[The data Boundary: Start]
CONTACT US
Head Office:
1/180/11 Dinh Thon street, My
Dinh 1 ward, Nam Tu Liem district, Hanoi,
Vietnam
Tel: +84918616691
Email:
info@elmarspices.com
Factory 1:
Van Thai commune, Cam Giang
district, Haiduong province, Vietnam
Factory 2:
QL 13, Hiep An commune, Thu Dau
[The data Boundary: End]
[The data Boundary: Start]
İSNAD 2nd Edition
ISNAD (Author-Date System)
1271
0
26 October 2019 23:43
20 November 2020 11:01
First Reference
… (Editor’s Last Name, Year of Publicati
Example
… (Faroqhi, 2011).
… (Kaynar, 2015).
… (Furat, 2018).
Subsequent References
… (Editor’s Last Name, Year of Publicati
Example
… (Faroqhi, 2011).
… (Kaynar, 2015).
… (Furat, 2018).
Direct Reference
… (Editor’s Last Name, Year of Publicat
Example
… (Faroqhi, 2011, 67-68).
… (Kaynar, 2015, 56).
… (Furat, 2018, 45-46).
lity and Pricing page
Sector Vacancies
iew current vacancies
[The data Boundary: End]
[The data Boundary: Start]
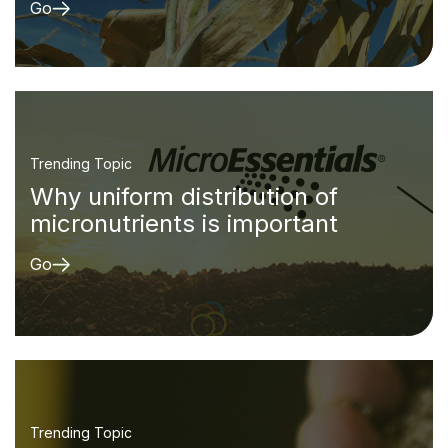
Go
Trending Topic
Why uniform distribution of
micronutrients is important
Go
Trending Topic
[The data Boundary: End]
Lines holding the word "Vietnam" are the answer; copy every one from the records above.

- _Task answer_:
Vietnam
district, Haiduong province, Vietnam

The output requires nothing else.